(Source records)

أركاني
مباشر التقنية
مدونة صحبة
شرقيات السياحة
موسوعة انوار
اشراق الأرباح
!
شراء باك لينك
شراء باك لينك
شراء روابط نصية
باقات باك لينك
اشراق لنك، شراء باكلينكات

==

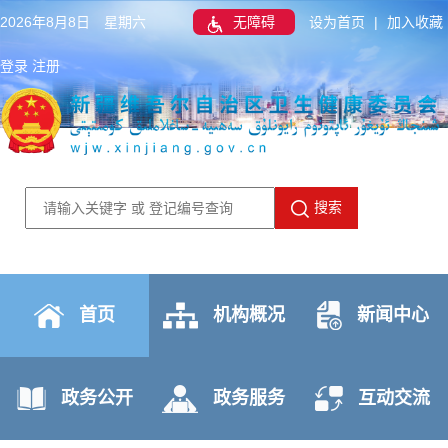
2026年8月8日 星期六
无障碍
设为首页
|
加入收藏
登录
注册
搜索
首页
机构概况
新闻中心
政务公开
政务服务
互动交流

INSTRUCTIONS FOR THE TASK: Look through the records above and please copy every line in which the string "شراء" occurs.

RESULT OF THE EXERCISE:
شراء باك لينك
شراء باك لينك
شراء روابط نصية
اشراق لنك، شراء باكلينكات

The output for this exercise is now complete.